Los seres humanos siempre han sentido fascinación por los organismos que producen luz. La biofluorescencia y la bioluminiscencia son dos fenómenos naturales que pueden observarse en ciertas criaturas que han evolucionado para producir o emitir luz. Aunque estas capacidades pueden parecer muy similares, la biofluorescencia y la bioluminiscencia tienen características únicas que las hacen muy distintas entre sí. En este artículo hablaremos de estas diferencias.
¿Qué es la biofluorescencia?
La biofluorescencia no es una reacción química. Las plantas y los organismos biofluorescentes absorben luz de baja longitud de onda o luz tenue y, a continuación, emiten luz de alta longitud de onda que hace que las criaturas brillen sobre un fondo oscuro. Los organismos biofluorescentes no emiten luz desde su fuente de energía, ni se trata de una reacción química. La luz emitida es de un color totalmente distinto al absorbido, normalmente verde, rojo o naranja.
Ejemplos de biofluorescencia son organismos oceánicos como los corales, las medusas y una gran variedad de peces que utilizan esta capacidad para comunicarse, camuflarse o aparearse. Sin embargo, muchas otras funciones pueden explicar también este fenómeno.
Las empresas farmacéuticas pueden utilizar los descubrimientos en coloración biofluorescente para desarrollar nuevos productos.
Cómo medir la biofluorescencia
Un espectrofotómetro de fluorescencia (fluorómetro, fluorospectrómetro o espectrómetro de fluorescencia) detecta la luz fluorescente emitida por una muestra a varias longitudes de onda. El espectrómetro utiliza una fuente de fotones, como un láser, una lámpara de xenón o un LED, para emitir luz ultravioleta o visible. La luz viaja a través de un monocromador, que elige una longitud de onda específica. La luz sale con un ángulo determinado en función de la longitud de onda. El espectrómetro dirige la longitud de onda monocromática hacia la muestra. La muestra genera una longitud de onda que va al detector.
El detector suele colocarse en un ángulo de 90 grados respecto a la fuente de luz para eliminar las interferencias de la luz de excitación transmitida. Los fotones se emiten e inciden en un fotodetector.

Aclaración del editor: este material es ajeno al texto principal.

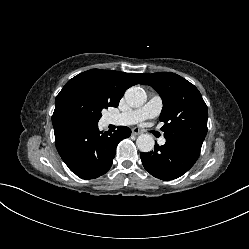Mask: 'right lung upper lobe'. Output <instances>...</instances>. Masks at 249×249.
Returning <instances> with one entry per match:
<instances>
[{
  "label": "right lung upper lobe",
  "instance_id": "obj_1",
  "mask_svg": "<svg viewBox=\"0 0 249 249\" xmlns=\"http://www.w3.org/2000/svg\"><path fill=\"white\" fill-rule=\"evenodd\" d=\"M144 78L145 74L91 69L73 77L66 85L87 86L108 106L117 107L125 91L133 85L142 84Z\"/></svg>",
  "mask_w": 249,
  "mask_h": 249
}]
</instances>
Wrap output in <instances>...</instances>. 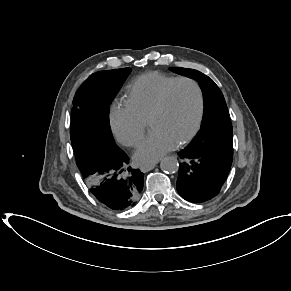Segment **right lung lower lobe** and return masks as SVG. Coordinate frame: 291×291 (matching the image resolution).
Instances as JSON below:
<instances>
[{
  "label": "right lung lower lobe",
  "instance_id": "obj_1",
  "mask_svg": "<svg viewBox=\"0 0 291 291\" xmlns=\"http://www.w3.org/2000/svg\"><path fill=\"white\" fill-rule=\"evenodd\" d=\"M124 151L94 160L79 168L90 192L103 205L115 211L133 207L140 198L144 174L129 165Z\"/></svg>",
  "mask_w": 291,
  "mask_h": 291
}]
</instances>
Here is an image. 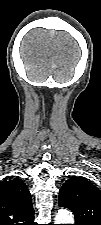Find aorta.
Returning a JSON list of instances; mask_svg holds the SVG:
<instances>
[{
	"mask_svg": "<svg viewBox=\"0 0 101 225\" xmlns=\"http://www.w3.org/2000/svg\"><path fill=\"white\" fill-rule=\"evenodd\" d=\"M55 224H74L72 213L66 209L59 210L55 217Z\"/></svg>",
	"mask_w": 101,
	"mask_h": 225,
	"instance_id": "obj_1",
	"label": "aorta"
}]
</instances>
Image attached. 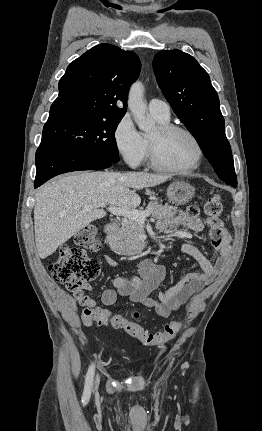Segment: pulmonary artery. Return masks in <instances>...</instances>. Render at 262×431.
<instances>
[{
	"mask_svg": "<svg viewBox=\"0 0 262 431\" xmlns=\"http://www.w3.org/2000/svg\"><path fill=\"white\" fill-rule=\"evenodd\" d=\"M148 108L151 114L162 118V119H168L170 117V108L169 105L160 99H151Z\"/></svg>",
	"mask_w": 262,
	"mask_h": 431,
	"instance_id": "obj_1",
	"label": "pulmonary artery"
}]
</instances>
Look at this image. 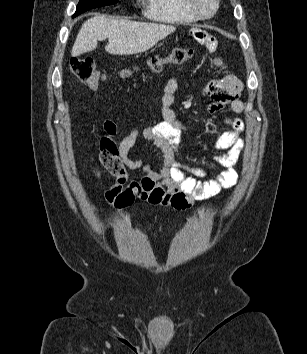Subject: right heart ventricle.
<instances>
[{"instance_id": "e07e8e85", "label": "right heart ventricle", "mask_w": 307, "mask_h": 354, "mask_svg": "<svg viewBox=\"0 0 307 354\" xmlns=\"http://www.w3.org/2000/svg\"><path fill=\"white\" fill-rule=\"evenodd\" d=\"M145 15L157 22L190 24L196 18L186 8L185 0H146Z\"/></svg>"}]
</instances>
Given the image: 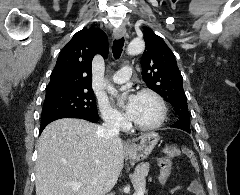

Un programa informático conectado al detector genera una representación gráfica de las longitudes de onda que absorbe la muestra. El espectro de emisión revela qué longitudes de onda emiten las muestras. La unidad de medida utilizada es la unidad de fluorescencia relativa (RFU).
Los fluorómetros pueden disponer de varios canales para monitorizar señales fluorescentes de distintos colores con longitudes de onda variables, como verde y azul o ultravioleta y azul. Los fluorómetros también aceptan una amplia gama de tamaños de muestra, y algunos emplean tamaños de muestra extremadamente pequeños para ahorrar costosos materiales de muestra.